Although
narcolepsy was first described in the late nineteenth century in Germany and France, much of the research on this disorder has been conducted at Stanford University, starting with Drs. William C. Dement and Christian Guilleminault in the 1970s. The prevalence of
narcolepsy was established, and a canine model discovered. Following the finding in Japan that almost all patients with
narcolepsy carry a specific HLA subtype,
HLA-DR2, Hugh Mac Devitt, F. Carl Grumet, and Larry Steinman initiated immunological studies, but results were generally negative. Using the narcoleptic canines, Dr. Nishino and I established that stimulants increased wakefulness by stimulating dopaminergic transmission while
antidepressants suppress
cataplexy via
adrenergic reuptake inhibition. A linkage study was initiated with Dr. Grumet in 1988, and after 10 years of work, the canine
narcolepsy gene was cloned by in 1999 and identified as the
hypocretin (
orexin) receptor 2. In 1992, studying African Americans, we also found that DQ0602 rather than DR2 was a better marker for
narcolepsy across all ethnic groups. In 2000, Dr. Nishino and I, in collaboration with Dr. Lammers in the Netherlands, found that
hypocretin 1 levels in the cerebrospinal fluid (CSF) were undetectable in most cases, establishing
hypocretin deficiency as the cause of
narcolepsy. Pursuing this research, our and Dr.
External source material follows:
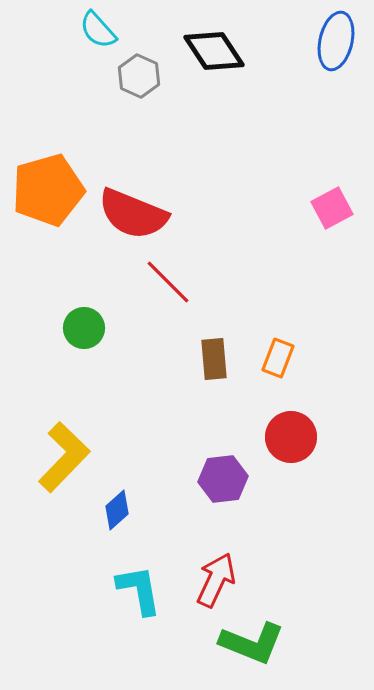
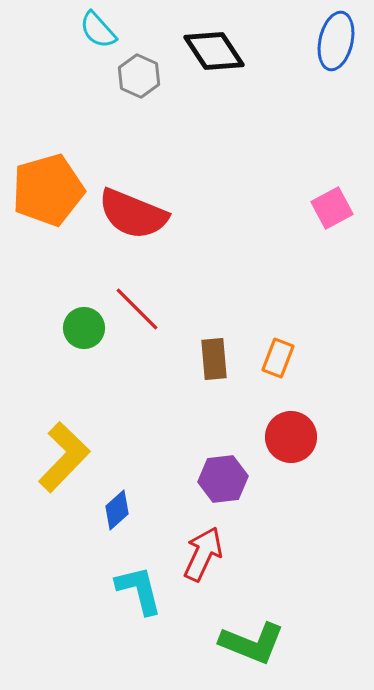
red line: moved 31 px left, 27 px down
red arrow: moved 13 px left, 26 px up
cyan L-shape: rotated 4 degrees counterclockwise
Siegel's group, examining postmortem brains, found that the decreased CSF
hypocretin 1 was secondary to the loss the 70,000 neurons producing
hypocretin in the hypothalamus. This finding revived the autoimmune hypothesis but attempts at demonstrating immune targeting of
hypocretin cells failed until 2013. At this date, Dr. Elisabeth Mellins and I discovered that
narcolepsy is characterized by the presence of autoreactive CD4(+) T cells to
hypocretin fragments when presented by DQ0602. Following reports that
narcolepsy cases were triggered by vaccinations and
infections against
influenza A 2009 pH1N1, a new pandemic strain that erupted in 2009, our groups also established that a small
epitope of pH1N1 resembles
hypocretin and is likely involved in molecular mimicry. Although much remains to be done, these achievements, establishing
hypocretin deficiency as the cause of
narcolepsy, demonstrating its autoimmune basis, and showing molecular mimicry between
hypocretin and sequences derived from a pandemic strain of
influenza, are likely to remain classics in human immunology.